## Supplied data

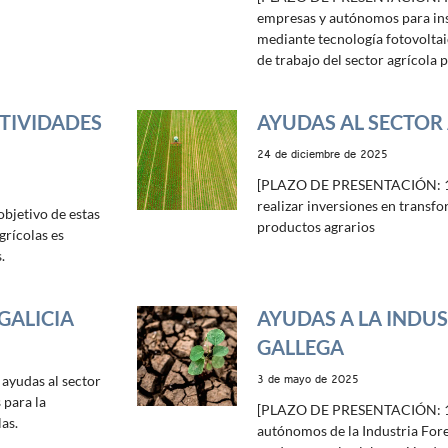
empresas y autónomos para ins
mediante tecnología fotovoltai
de trabajo del sector agrícola 
TIVIDADES
AYUDAS AL SECTOR
24 de diciembre de 2025
[PLAZO DE PRESENTACIÓN: 1
realizar inversiones en transf
jetivo de estas
productos agrarios
grícolas es
.
GALICIA
AYUDAS A LA INDUS
GALLEGA
3 de mayo de 2025
yudas al sector
 para la
[PLAZO DE PRESENTACIÓN: 1
as.
autónomos de la Industria Fore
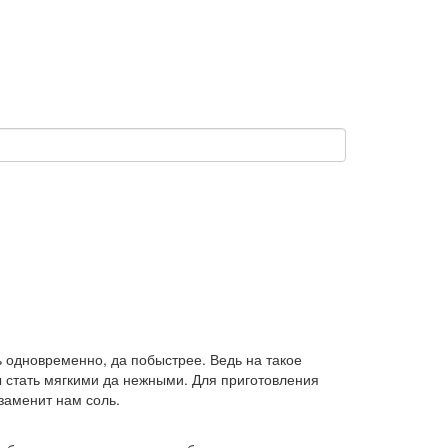
 одновременно, да побыстрее. Ведь на такое
бы стать мягкими да нежными. Для приготовления
заменит нам соль.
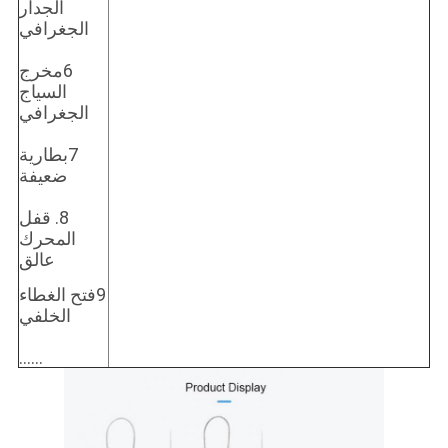
الجدار
الجغرافي
6مخرج
السياج
الجغرافي
7بطارية
ضعيفة
8. قفل
المحرك
عالق
9فتح الغطاء
الخلفي
......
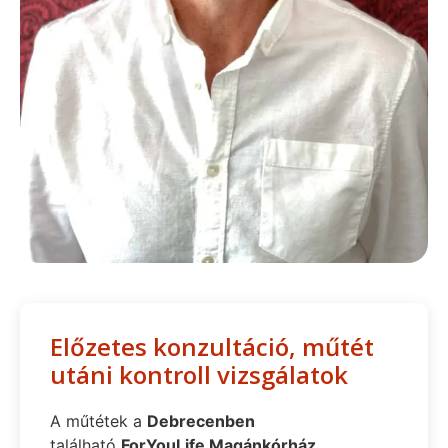
Előzetes konzultáció, műtét
utáni kontroll vizsgálatok
A műtétek a
Debrecenben
található
ForYouLife Magánkórház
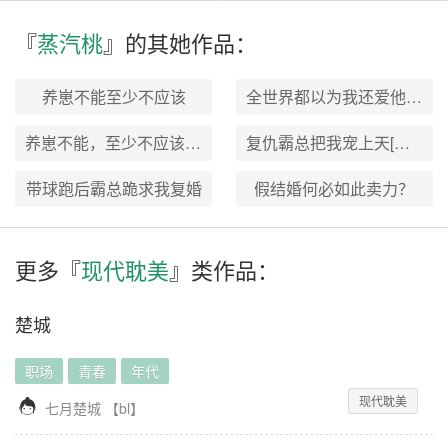
『
蒸汽桃
』的其
她
作品：
养崽不能至少不应该
全世界都以为我还爱他[重生]
养崽不能，至少不应该(叔叔不能，至少不应该)+番外
复仇霸总把我宠上天[娱乐圈]+番外
带球跑后霸总跪求我复婚
假结婚何必如此卖力？
更多『
现代耽美
』类作品：
楚城
职场
青春
年代
现代耽美

七月楚城
【
bl
】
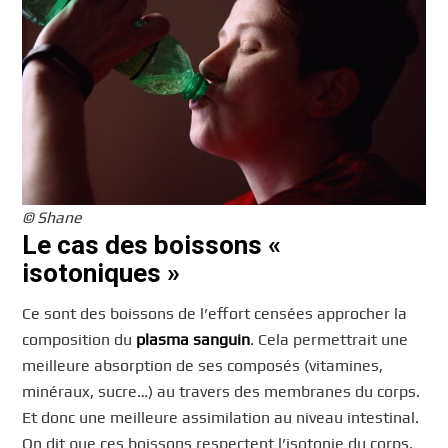
© Shane
Le cas des boissons «
isotoniques »
Ce sont des boissons de l’effort censées approcher la
composition du
plasma sanguin
. Cela permettrait une
meilleure absorption de ses composés (vitamines,
minéraux, sucre…) au travers des membranes du corps.
Et donc une meilleure assimilation au niveau intestinal.
On dit que ces boissons respectent l’isotonie du corps.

## Aim of the task
Apart from the pictures, repeat the data above exactly.

## Your solution
empresas y autónomos para ins
mediante tecnología fotovoltai
de trabajo del sector agrícola 
TIVIDADES
AYUDAS AL SECTOR
24 de diciembre de 2025
[PLAZO DE PRESENTACIÓN: 1
realizar inversiones en transf
jetivo de estas
productos agrarios
grícolas es
.
GALICIA
AYUDAS A LA INDUS
GALLEGA
3 de mayo de 2025
yudas al sector
 para la
[PLAZO DE PRESENTACIÓN: 1
as.
autónomos de la Industria Fore
 одновременно, да побыстрее. Ведь на такое
бы стать мягкими да нежными. Для приготовления
заменит нам соль.
الجدار
الجغرافي
6مخرج
السياج
الجغرافي
7بطارية
ضعيفة
8. قفل
المحرك
عالق
9فتح الغطاء
الخلفي
......
Előzetes konzultáció, műtét
utáni kontroll vizsgálatok
A műtétek a
Debrecenben
található
ForYouLife Magánkórház
『
蒸汽桃
』的其
她
作品：
养崽不能至少不应该
全世界都以为我还爱他[重生]
养崽不能，至少不应该(叔叔不能，至少不应该)+番外
复仇霸总把我宠上天[娱乐圈]+番外
带球跑后霸总跪求我复婚
假结婚何必如此卖力？
更多『
现代耽美
』类作品：
楚城
职场
青春
年代
现代耽美

七月楚城
【
bl
】
© Shane
Le cas des boissons «
isotoniques »
Ce sont des boissons de l’effort censées approcher la
composition du
plasma sanguin
. Cela permettrait une
meilleure absorption de ses composés (vitamines,
minéraux, sucre…) au travers des membranes du corps.
Et donc une meilleure assimilation au niveau intestinal.
On dit que ces boissons respectent l’isotonie du corps.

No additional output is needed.